WHAT THE TASK ASKS
What you return should be only the lines in the entries below between the one holding "Uncategorized" and the one holding "Association Management Software", ends included, with every picture left out.

INFORMATION SHOWN
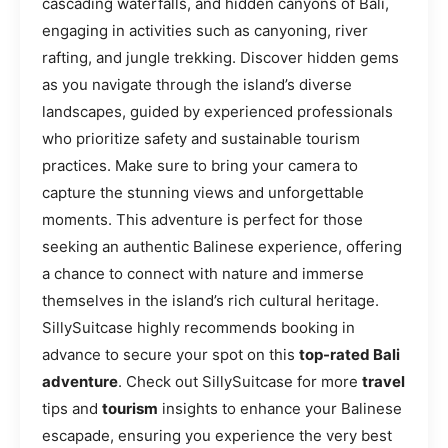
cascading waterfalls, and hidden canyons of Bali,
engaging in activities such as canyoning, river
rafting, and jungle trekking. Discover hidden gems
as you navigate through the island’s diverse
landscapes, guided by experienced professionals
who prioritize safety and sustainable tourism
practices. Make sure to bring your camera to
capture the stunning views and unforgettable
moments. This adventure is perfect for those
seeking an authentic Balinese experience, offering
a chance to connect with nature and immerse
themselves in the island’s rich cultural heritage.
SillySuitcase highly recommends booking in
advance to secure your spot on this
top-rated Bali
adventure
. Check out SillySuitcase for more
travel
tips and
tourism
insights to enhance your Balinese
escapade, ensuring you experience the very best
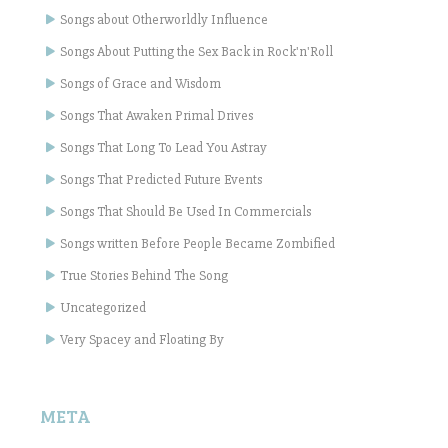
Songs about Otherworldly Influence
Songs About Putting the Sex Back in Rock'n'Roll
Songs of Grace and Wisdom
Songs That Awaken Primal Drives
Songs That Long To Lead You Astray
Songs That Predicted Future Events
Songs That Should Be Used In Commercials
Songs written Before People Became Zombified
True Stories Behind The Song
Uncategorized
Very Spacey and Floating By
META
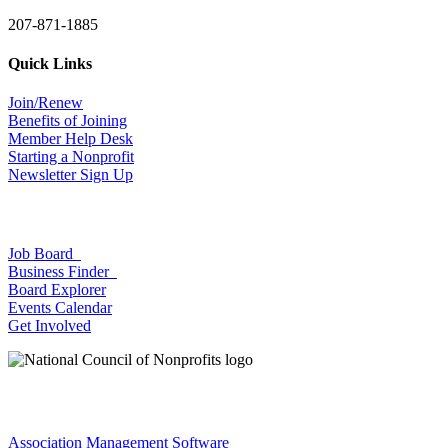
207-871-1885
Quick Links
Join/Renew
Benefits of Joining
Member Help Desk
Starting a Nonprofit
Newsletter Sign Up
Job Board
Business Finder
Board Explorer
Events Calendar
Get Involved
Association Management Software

==

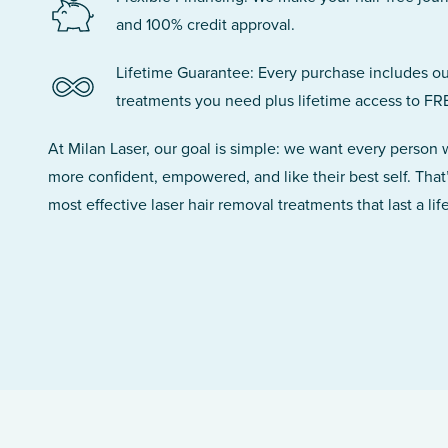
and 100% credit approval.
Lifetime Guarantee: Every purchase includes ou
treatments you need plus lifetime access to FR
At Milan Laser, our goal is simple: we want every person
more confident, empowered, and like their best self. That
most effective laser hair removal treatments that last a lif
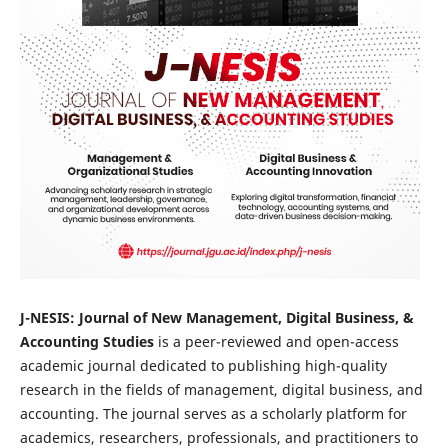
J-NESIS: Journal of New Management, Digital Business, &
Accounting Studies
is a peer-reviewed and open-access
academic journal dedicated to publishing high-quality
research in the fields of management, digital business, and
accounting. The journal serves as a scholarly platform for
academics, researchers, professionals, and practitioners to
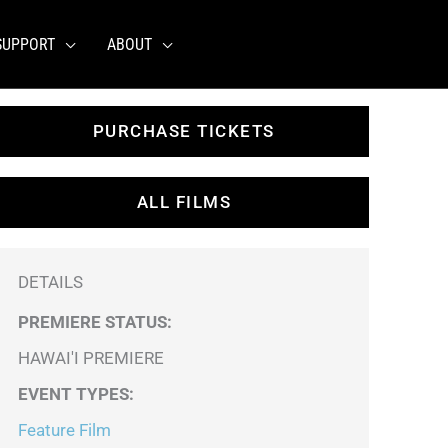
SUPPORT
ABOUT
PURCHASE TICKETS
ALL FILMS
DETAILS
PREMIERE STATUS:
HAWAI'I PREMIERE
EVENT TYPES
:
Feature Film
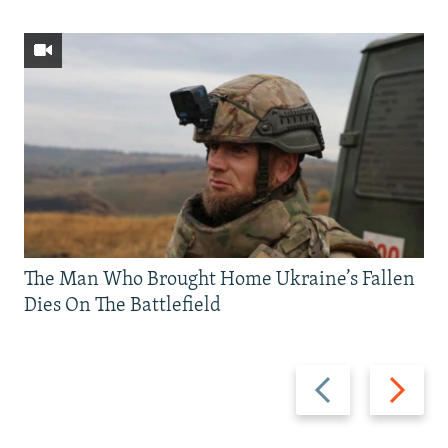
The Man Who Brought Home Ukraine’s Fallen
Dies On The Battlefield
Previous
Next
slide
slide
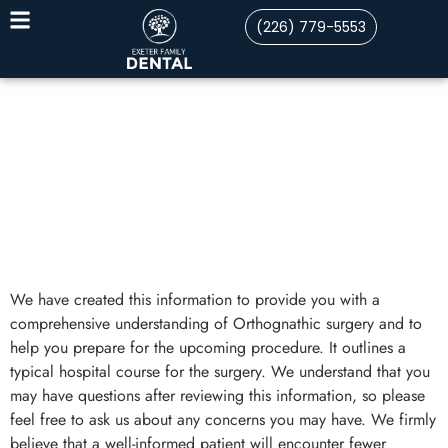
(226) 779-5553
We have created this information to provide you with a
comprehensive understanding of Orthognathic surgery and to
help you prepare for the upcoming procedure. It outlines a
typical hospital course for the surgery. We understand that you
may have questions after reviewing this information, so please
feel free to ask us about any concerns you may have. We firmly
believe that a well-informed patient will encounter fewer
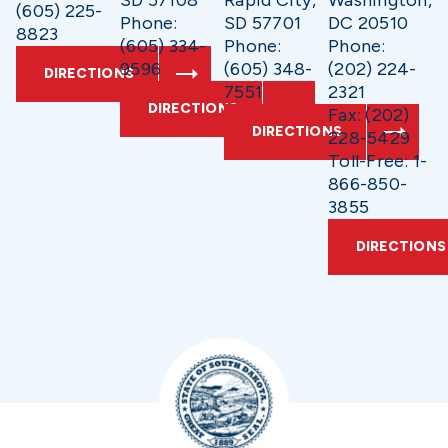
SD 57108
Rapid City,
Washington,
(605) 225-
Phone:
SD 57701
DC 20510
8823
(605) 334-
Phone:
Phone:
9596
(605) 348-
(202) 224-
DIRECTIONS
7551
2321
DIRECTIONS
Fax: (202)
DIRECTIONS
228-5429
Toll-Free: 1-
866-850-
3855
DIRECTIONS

...

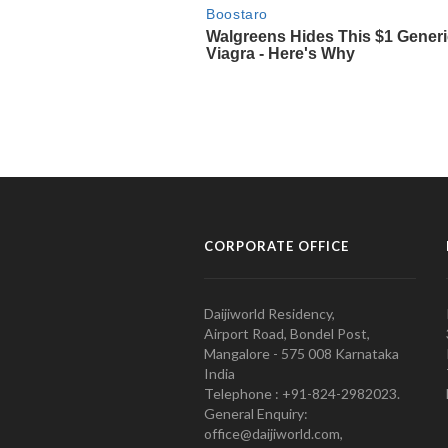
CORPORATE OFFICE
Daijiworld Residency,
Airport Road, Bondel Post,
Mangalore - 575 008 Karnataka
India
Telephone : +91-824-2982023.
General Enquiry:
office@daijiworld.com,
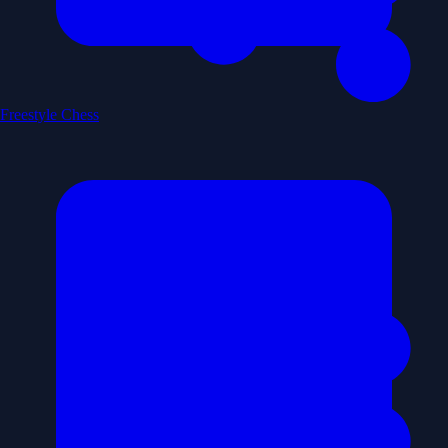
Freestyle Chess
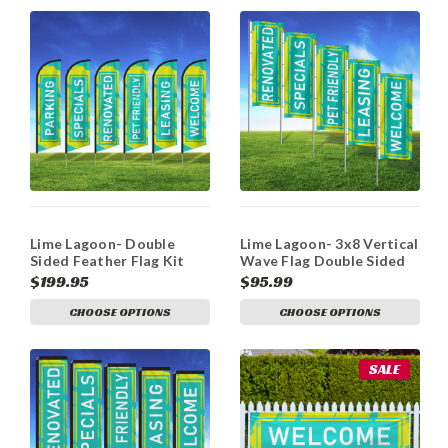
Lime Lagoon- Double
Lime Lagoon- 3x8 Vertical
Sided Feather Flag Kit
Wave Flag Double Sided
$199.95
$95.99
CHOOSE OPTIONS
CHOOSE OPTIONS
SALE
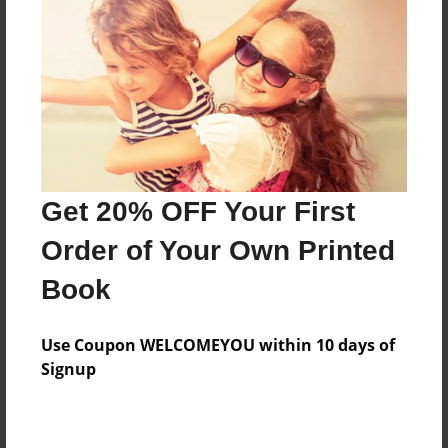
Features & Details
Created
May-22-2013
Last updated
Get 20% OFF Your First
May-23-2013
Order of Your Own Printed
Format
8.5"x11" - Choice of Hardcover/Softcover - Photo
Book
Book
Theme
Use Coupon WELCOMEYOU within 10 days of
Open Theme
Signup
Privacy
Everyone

RESPONSE AREA
Uncategorized
Very Spacey and Floating By
META
207-871-1885
Quick Links
Join/Renew
Benefits of Joining
Member Help Desk
Starting a Nonprofit
Newsletter Sign Up
Job Board
Business Finder
Board Explorer
Events Calendar
Get Involved
Association Management Software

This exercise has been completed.